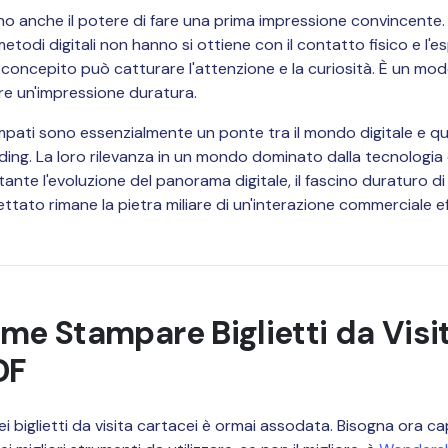
anno anche il potere di fare una prima impressione convincente. U
todi digitali non hanno si ottiene con il contatto fisico e l'es
n concepito può catturare l'attenzione e la curiosità. È un mod
re un'impressione duratura.
tampati sono essenzialmente un ponte tra il mondo digitale e que
ing. La loro rilevanza in un mondo dominato dalla tecnologia è
ante l'evoluzione del panorama digitale, il fascino duraturo di 
tato rimane la pietra miliare di un'interazione commerciale ef
ome Stampare Biglietti da Visi
DF
i biglietti da visita cartacei è ormai assodata. Bisogna ora c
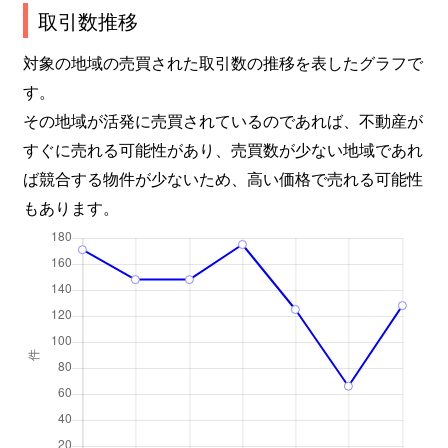
取引数推移
対象の地域の売買された取引数の推移を表したグラフで
す。
その地域が活発に売買されているのであれば、不動産が
すぐに売れる可能性があり、売買数が少ない地域であれ
ば競合する物件が少ないため、高い価格で売れる可能性
もあります。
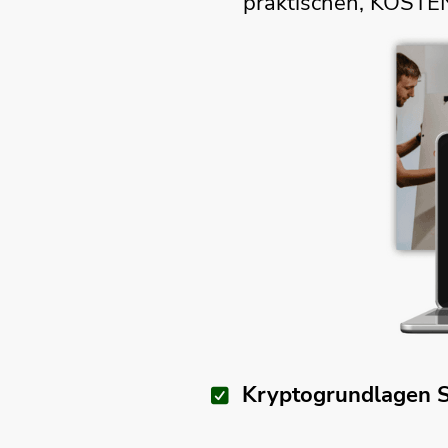
praktischen, KOSTE
Kryptogrundlagen 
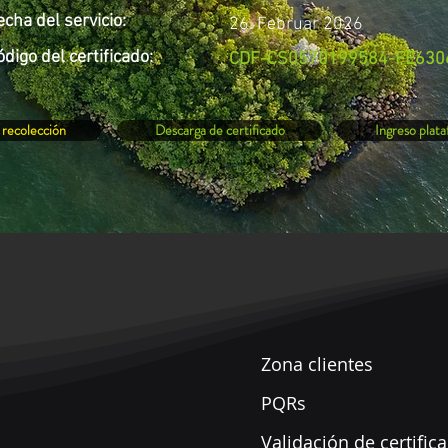
echa del servicio
:
26. Februar 2026
ódigo del
certificado:
CDF-CS0570199584-FE630
 recolección
Descarga de certificado
Ingreso plat
Zona clientes
PQRs
Validación
de certific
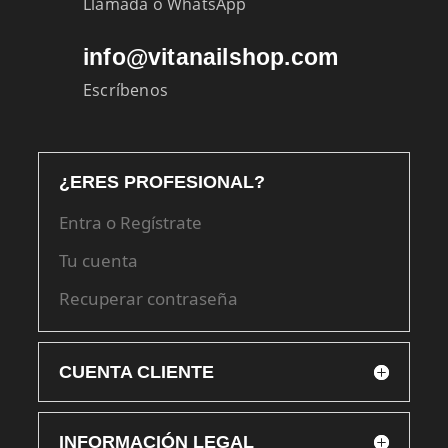
Llamada o WhatsApp
info@vitanailshop.com
Escríbenos
¿ERES PROFESIONAL?
Entra o Regístrate
Tu cuenta
Recuperar contraseña
CUENTA CLIENTE
INFORMACIÓN LEGAL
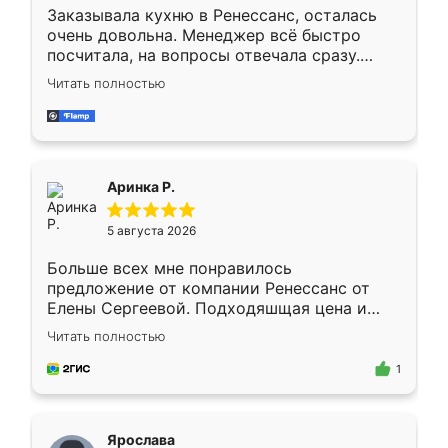
Заказывала кухню в Ренессанс, осталась
очень довольна. Менеджер всё быстро
посчитала, на вопросы отвечала сразу.
Замерщик приехал в субботу, подошёл к
Читать полностью
делу со всей ответственностью. Собрали
за день, ребята работали аккуратно, даже
пыли почти не было. Качество отличное,
ящики ходят плавно, ничего не скрипит.
Всё подошло как влитое.
Аринка Р.
5 августа 2026
Больше всех мне понравилось
предложение от компании Ренессанс от
Елены Сергеевой. Подходяшщая цена и
короткие сроки изготовления. Приехавший
Читать полностью
для замера сотрудник Владислав
предложил по моему эскизу самый
1
подходящий вариант шкафа. Немного его
видоизменил, получилось даже лучше, чем
я хотела.
Ярослава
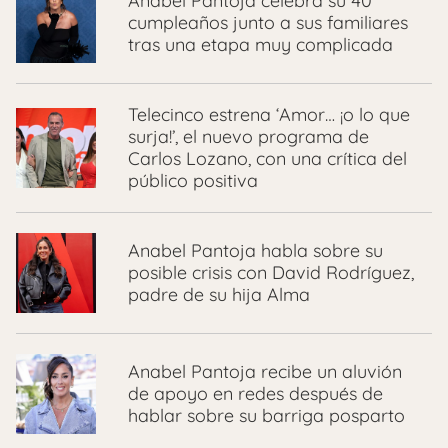
Anabel Pantoja celebra su 40
cumpleaños junto a sus familiares
tras una etapa muy complicada
Telecinco estrena ‘Amor… ¡o lo que
surja!’, el nuevo programa de
Carlos Lozano, con una crítica del
público positiva
Anabel Pantoja habla sobre su
posible crisis con David Rodríguez,
padre de su hija Alma
Anabel Pantoja recibe un aluvión
de apoyo en redes después de
hablar sobre su barriga posparto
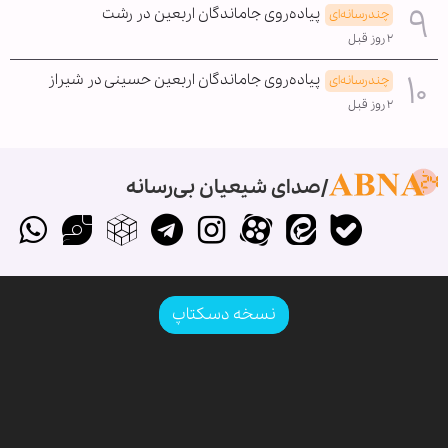
پیاده‌روی جاماندگان اربعین در رشت
چندرسانه‌ای
۲ روز قبل
پیاده‌روی جاماندگان اربعین حسینی در شیراز
چندرسانه‌ای
۲ روز قبل
صدای شیعیان بی‌رسانه
نسخه دسکتاپ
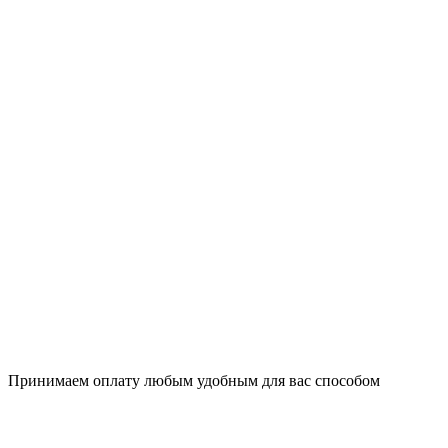
Принимаем оплату любым удобным для вас способом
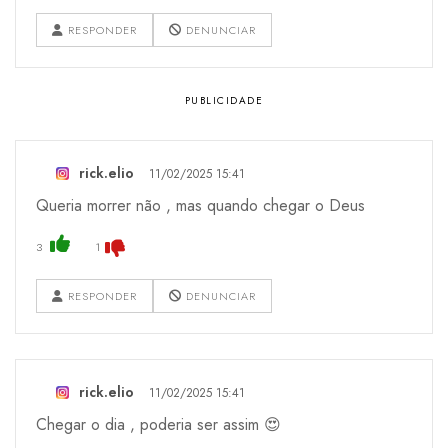
RESPONDER
DENUNCIAR
rick.elio
11/02/2025 15:41
Queria morrer não , mas quando chegar o Deus
3
1
RESPONDER
DENUNCIAR
rick.elio
11/02/2025 15:41
Chegar o dia , poderia ser assim 😍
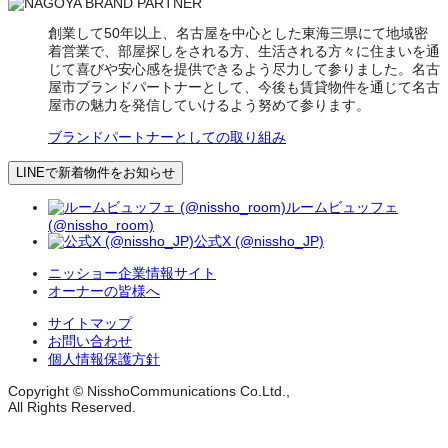
創業して50年以上、名古屋を中心とした東海三県にて地域密
着営業で、部屋探しをされる方、生活される方々に住まいを通
じて喜びや安心感を提供できるよう尽力して参りました。名古
屋市ブランドパートナーとして、今後も賃貸物件を通じて名古
屋市の魅力を発信していけるよう努めて参ります。
ブランドパートナーとしての取り組み
LINEで新着物件をお知らせ
ルームビュッフェ
(@nissho_room)
公式X (@nissho_JP)
ニッショー企業情報サイト
オーナーの皆様へ
サイトマップ
お問い合わせ
個人情報保護方針
Copyright © NisshoCommunications Co.Ltd.,
All Rights Reserved.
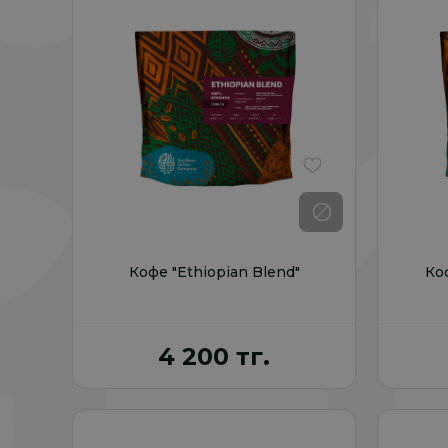
В избранное
Кофе "Ethiopian Blend"
Ко
4 200 тг.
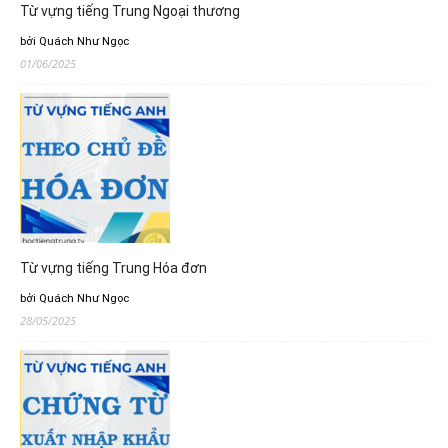
Từ vựng tiếng Trung Ngoại thương
bởi Quách Như Ngọc
01/06/2025
Từ vựng tiếng Trung Hóa đơn
bởi Quách Như Ngọc
28/05/2025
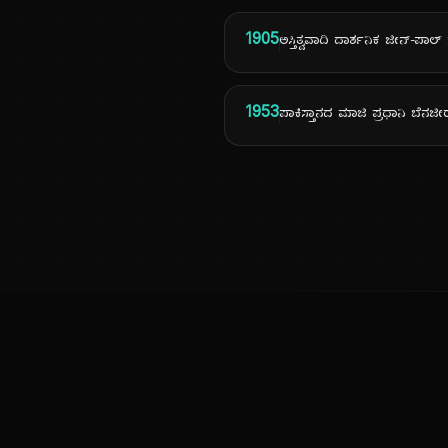
1905
ಅಸ್ತಿತ್ವವಾದಿ ದಾರ್ಶನಿಕ ಜೀನ್-ಪಾಲ್ 
1953
ಪಾಕಿಸ್ತಾನದ ಮಾಜಿ ಪ್ರಧಾನಿ ಬೆನಜ
ಕನ್ನಡ ನುಡಿ
ಕನ್ನಡ ಭಾಷೆ, ಸಂಸ್ಕೃತಿ ಮತ್ತು ಸಾಮಾನ್ಯ ಜ್ಞಾನದ ಡಿಜಿಟಲ್ ಆರ್ಕೈವ್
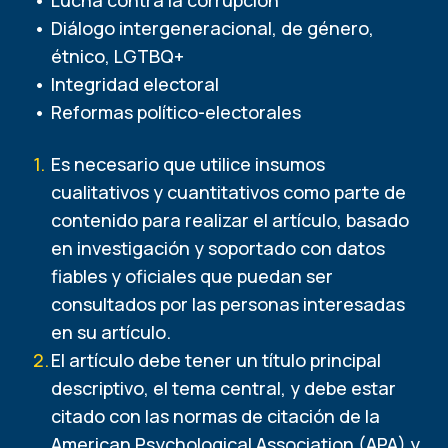
Lucha contra la corrupción
Diálogo intergeneracional, de género,
étnico, LGTBQ+
Integridad electoral
Reformas político-electorales
Es necesario que utilice insumos
cualitativos y cuantitativos como parte de
contenido para realizar el artículo, basado
en investigación y soportado con datos
fiables y oficiales que puedan ser
consultados por las personas interesadas
en su artículo.
El artículo debe tener un título principal
descriptivo, el tema central, y debe estar
citado con las normas de citación de la
American Psychological Association (APA) y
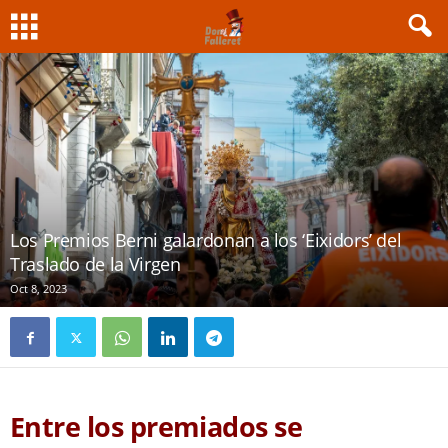
Los Premios Berni galardonan a los ‘Eixidors’ del
Traslado de la Virgen
Oct 8, 2023
Entre los premiados se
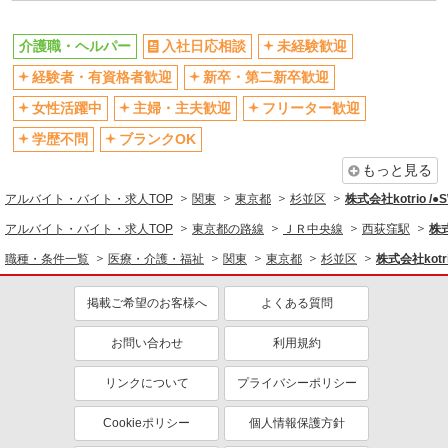
残業少なめ（月20h未満）
交通費支給
介護職・ヘルパー
入社日応相談
未経験歓迎
社会保険あり
産休・育休取得実績あり
経験者・有資格者歓迎
新卒・第二新卒歓迎
退職金・財形貯蓄制度あり
各種手当（家族・役職・インセン
ティブなど）あり
女性活躍中
主婦・主夫歓迎
フリーター歓迎
制服貸与
研修制度あり
学歴不問
ブランクOK
資格取得支援制度あり
もっと見る
同じ職種から求人を探す
アルバイト・バイト・求人TOP
関東
東京都
杉並区
株式会社kotrio /
医療・介護・福祉
アルバイト・バイト・求人TOP
東京都の路線
ＪＲ中央線
西荻窪駅
株式
介護職・ヘルパー
職種・条件一覧
医療・介護・福祉
関東
東京都
杉並区
株式会社kotr
同じ特徴から求人を探す
掲載ご希望のお客様へ
よくある質問
未経験歓迎
ミドル（40代～）活躍中
お問い合わせ
利用規約
ボーナス・賞与あり
車通勤OK
交通費支給
リンクについて
社会保険あり
プライバシーポリシー
産休・育休取得実績あり
Cookieポリシー
個人情報保護方針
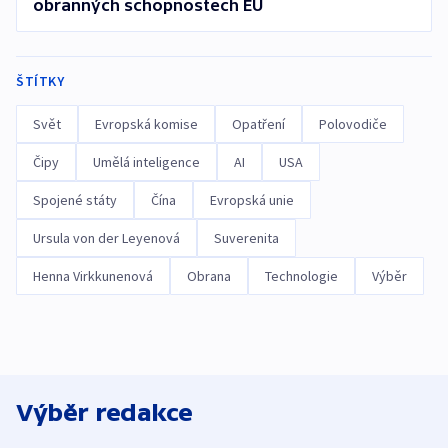
obranných schopnostech EU
ŠTÍTKY
Svět
Evropská komise
Opatření
Polovodiče
Čipy
Umělá inteligence
AI
USA
Spojené státy
Čína
Evropská unie
Ursula von der Leyenová
Suverenita
Henna Virkkunenová
Obrana
Technologie
Výběr
Výběr redakce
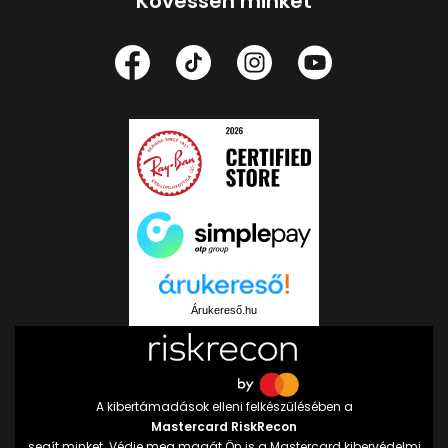
Kövessen minket
Árukereső.hu
A kibertámadások elleni felkészülésében a
Mastercard RiskRecon
segít minket. Védje meg magát Ön is a Mastercard kibervédelmi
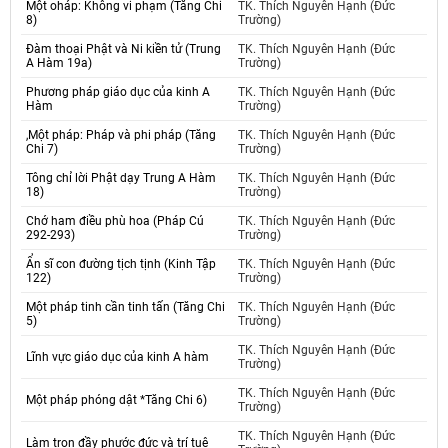
Một oháp: Không vi phạm (Tăng Chi
TK. Thích Nguyên Hạnh (Đức
8)
Trường)
Đàm thoại Phật và Ni kiền tử (Trung
TK. Thích Nguyên Hạnh (Đức
A Hàm 19a)
Trường)
Phương pháp giáo dục của kinh A
TK. Thích Nguyên Hạnh (Đức
Hàm
Trường)
,Một pháp: Pháp và phi pháp (Tăng
TK. Thích Nguyên Hạnh (Đức
Chi 7)
Trường)
Tông chỉ lời Phật dạy Trung A Hàm
TK. Thích Nguyên Hạnh (Đức
18)
Trường)
Chớ ham điều phù hoa (Pháp Cú
TK. Thích Nguyên Hạnh (Đức
292-293)
Trường)
Ẩn sĩ con đường tịch tịnh (Kinh Tập
TK. Thích Nguyên Hạnh (Đức
122)
Trường)
Một pháp tinh cần tinh tấn (Tăng Chi
TK. Thích Nguyên Hạnh (Đức
5)
Trường)
TK. Thích Nguyên Hạnh (Đức
Lĩnh vực giáo dục của kinh A hàm
Trường)
TK. Thích Nguyên Hạnh (Đức
Một pháp phóng dật *Tăng Chi 6)
Trường)
TK. Thích Nguyên Hạnh (Đức
Làm trọn đầy phước đức và trí tuệ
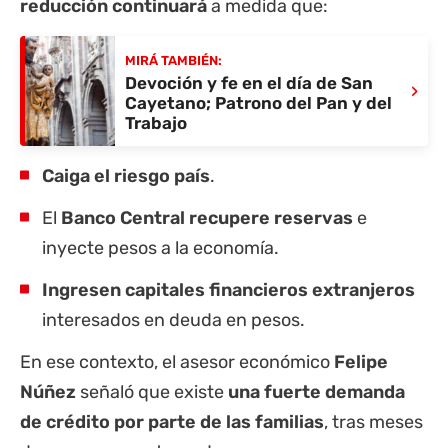
reducción continuará
a medida que:
MIRÁ TAMBIÉN:
Devoción y fe en el día de San
›
Cayetano; Patrono del Pan y del
Trabajo
Caiga el riesgo país
.
El
Banco Central recupere reservas
e
inyecte pesos a la economía.
Ingresen capitales financieros extranjeros
interesados en deuda en pesos.
En ese contexto, el asesor económico
Felipe
Núñez
señaló que existe
una fuerte demanda
de crédito por parte de las familias
, tras meses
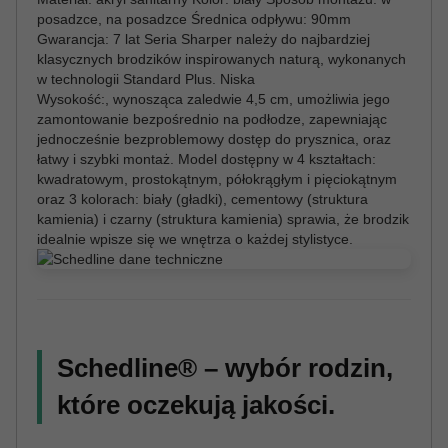
posadzce, na posadzce Średnica odpływu: 90mm
Gwarancja: 7 lat Seria Sharper należy do najbardziej
klasycznych brodzików inspirowanych naturą, wykonanych
w technologii Standard Plus. Niska
Wysokość:, wynosząca zaledwie 4,5 cm, umożliwia jego
zamontowanie bezpośrednio na podłodze, zapewniając
jednocześnie bezproblemowy dostęp do prysznica, oraz
łatwy i szybki montaż. Model dostępny w 4 kształtach:
kwadratowym, prostokątnym, półokrągłym i pięciokątnym
oraz 3 kolorach: biały (gładki), cementowy (struktura
kamienia) i czarny (struktura kamienia) sprawia, że brodzik
idealnie wpisze się we wnętrza o każdej stylistyce.
Schedline® – wybór rodzin,
które oczekują jakości.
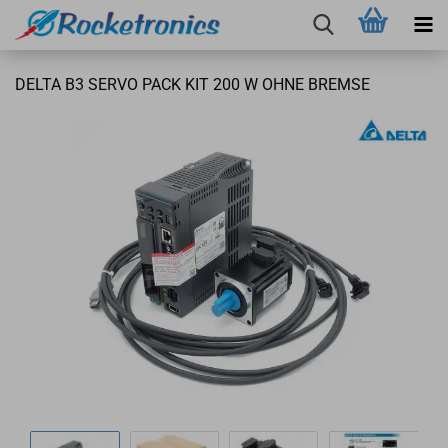
DELTA B3 SERVO PACK KIT 200 W OHNE BREM­SE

+ + +

I would like you to report every line in the listing above that contains "Ренессанс".

Заказывала кухню в Ренессанс, осталась
предложение от компании Ренессанс от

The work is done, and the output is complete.